Signed-off-by: Pavan Nikhilesh <pbhagavatula@marvell.com>
---
v2 Changes:
- Remove unnecessary LSE_PREAMBLE for GCC (Ruifeng).
lib/eal/arm/include/rte_atomic_64.h | 21 ++++++++++++++-------
1 file changed, 14 insertions(+), 7 deletions(-)
--
2.17.1
Comments
> -----Original Message-----
> From: pbhagavatula@marvell.com <pbhagavatula@marvell.com>
> Sent: Friday, November 5, 2021 4:57 PM
> To: Ruifeng Wang <Ruifeng.Wang@arm.com>; david.marchand@redhat.com;
> jerinj@marvell.com
> Cc: dev@dpdk.org; Pavan Nikhilesh <pbhagavatula@marvell.com>
> Subject: [dpdk-dev] [PATCH v2] eal/arm: remove CASP constraints for GCC
>
> From: Pavan Nikhilesh <pbhagavatula@marvell.com>
>
> GCC now assigns even register pairs for CASP, the fix has also been
> backported to all stable releases of older GCC versions.
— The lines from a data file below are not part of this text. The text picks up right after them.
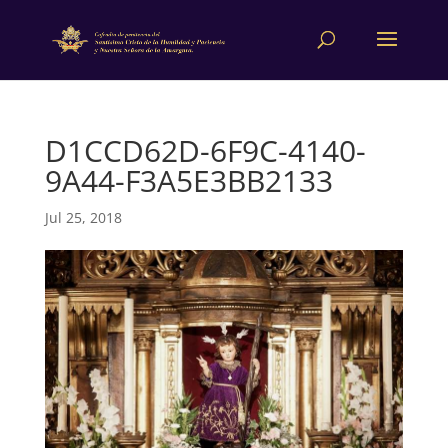
D1CCD62D-6F9C-4140-
9A44-F3A5E3BB2133
Jul 25, 2018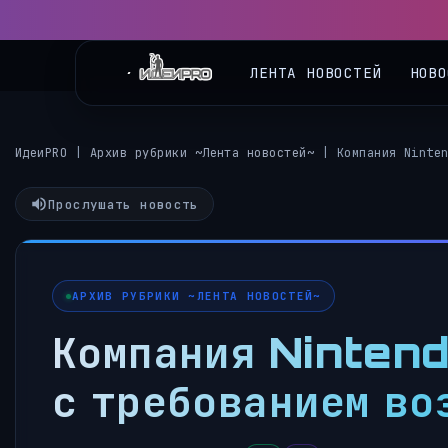
◀
ЛЕНТА НОВОСТЕЙ
НОВО
ИдеиPRO
|
Архив рубрики ~Лента новостей~
|
Компания Ninte
Прослушать новость
АРХИВ РУБРИКИ ~ЛЕНТА НОВОСТЕЙ~
Компания Nintend
с требованием во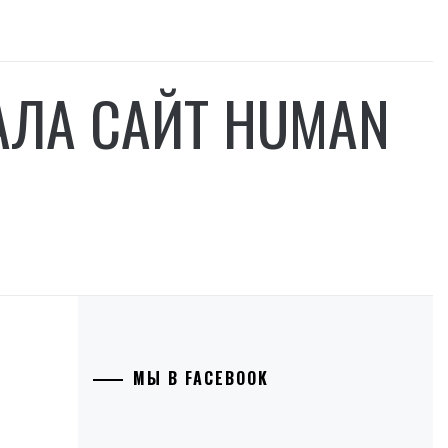
АЛА САЙТ HUMAN
МЫ В FACEBOOK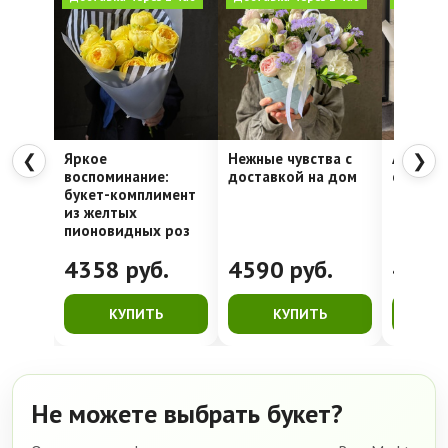
Яркое
Нежные чувства с
Алое се
❮
❯
воспоминание:
доставкой на дом
стойкая
букет-комплимент
из желтых
пионовидных роз
4358
руб.
4590
руб.
428
КУПИТЬ
КУПИТЬ
К
Не можете выбрать букет?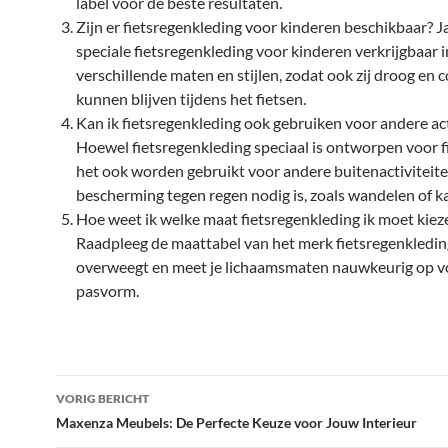
label voor de beste resultaten.
Zijn er fietsregenkleding voor kinderen beschikbaar? Ja,
speciale fietsregenkleding voor kinderen verkrijgbaar i
verschillende maten en stijlen, zodat ook zij droog en 
kunnen blijven tijdens het fietsen.
Kan ik fietsregenkleding ook gebruiken voor andere act
Hoewel fietsregenkleding speciaal is ontworpen voor fi
het ook worden gebruikt voor andere buitenactiviteit
bescherming tegen regen nodig is, zoals wandelen of 
Hoe weet ik welke maat fietsregenkleding ik moet kiez
Raadpleeg de maattabel van het merk fietsregenkleding
overweegt en meet je lichaamsmaten nauwkeurig op v
pasvorm.
Bericht
VORIG BERICHT
navigatie
Maxenza Meubels: De Perfecte Keuze voor Jouw Interieur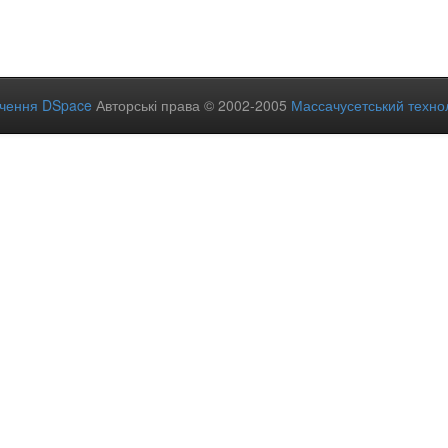
ечення DSpace
Авторські права © 2002-2005
Массачусетський технол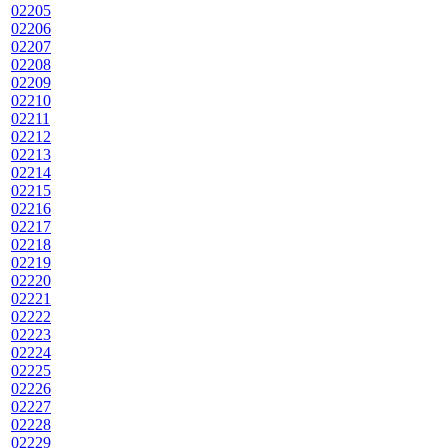
02205
02206
02207
02208
02209
02210
02211
02212
02213
02214
02215
02216
02217
02218
02219
02220
02221
02222
02223
02224
02225
02226
02227
02228
02229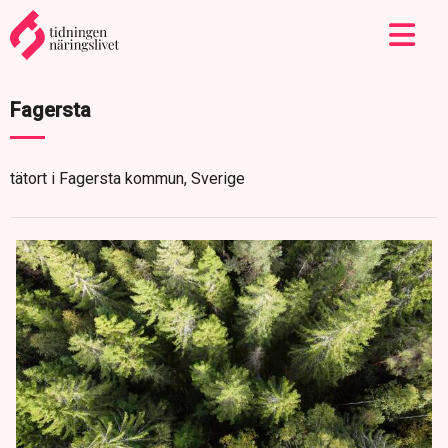
Fagersta
tätort i Fagersta kommun, Sverige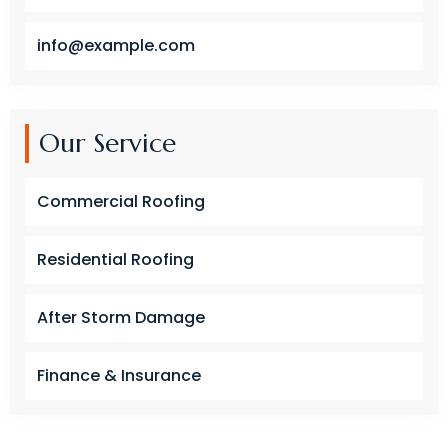
info@example.com
Our Service
Commercial Roofing
Residential Roofing
After Storm Damage
Finance & Insurance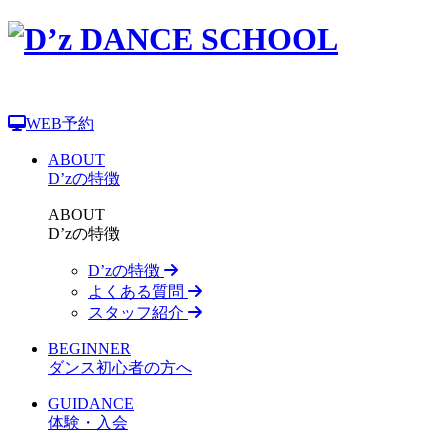
WEB予約
ABOUT
D’zの特徴
ABOUT
D’zの特徴
D’zの特徴
よくある質問
スタッフ紹介
BEGINNER
ダンス初心者の方へ
GUIDANCE
体験・入会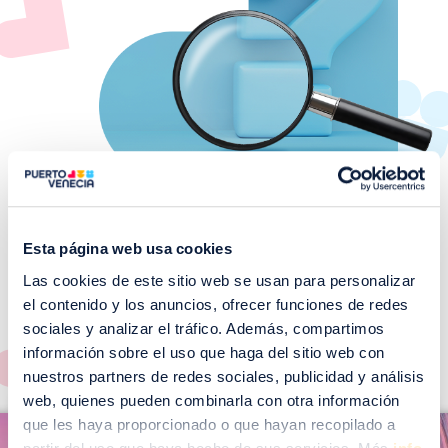
Esta página web usa cookies
Las cookies de este sitio web se usan para personalizar
¡No te pierdas nuestros
el contenido y los anuncios, ofrecer funciones de redes
EVENTOS!
sociales y analizar el tráfico. Además, compartimos
Ver todos >
información sobre el uso que haga del sitio web con
nuestros partners de redes sociales, publicidad y análisis
web, quienes pueden combinarla con otra información
I
que les haya proporcionado o que hayan recopilado a
I
m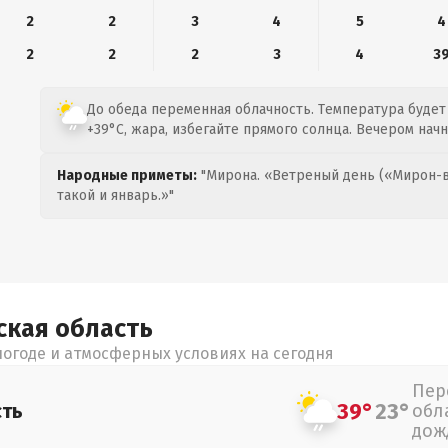
2
2
3
4
5
4
2
2
2
3
4
3
До обеда переменная облачность. Температура будет 
+39°C, жара, избегайте прямого солнца. Вечером нач
Народные приметы:
"Мирона. «Ветреный день («Мирон-в
такой и январь.»"
ская
область
огоде и атмосферных условиях на сегодня
Пер
39°
23°
сть
обл
дож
> Removing the manual register allocation allows GCC to inline the functions
> and pick optimal registers for performing CASP.
>
> Signed-off-by: Pavan Nikhilesh <pbhagavatula@marvell.com>
> ---
> v2 Changes:
> - Remove unnecessary LSE_PREAMBLE for GCC (Ruifeng).
>
> lib/eal/arm/include/rte_atomic_64.h | 21 ++++++++++++++-------
> 1 file changed, 14 insertions(+), 7 deletions(-)
>
Acked-by: Ruifeng Wang <ruifeng.wang@arm.com>
On Mon, Nov 8, 2021 at 8:15 AM Ruifeng Wang <Ruifeng.Wang@arm.com> wrote:
>
> > -----Original Message-----
> > From: pbhagavatula@marvell.com <pbhagavatula@marvell.com>
> > Sent: Friday, November 5, 2021 4:57 PM
> > To: Ruifeng Wang <Ruifeng.Wang@arm.com>; david.marchand@redhat.com;
> > jerinj@marvell.com
> > Cc: dev@dpdk.org; Pavan Nikhilesh <pbhagavatula@marvell.com>
> > Subject: [dpdk-dev] [PATCH v2] eal/arm: remove CASP constraints for GCC
> >
> > From: Pavan Nikhilesh <pbhagavatula@marvell.com>
> >
> > GCC now assigns even register pairs for CASP, the fix has also been
> > backported to all stable releases of older GCC versions.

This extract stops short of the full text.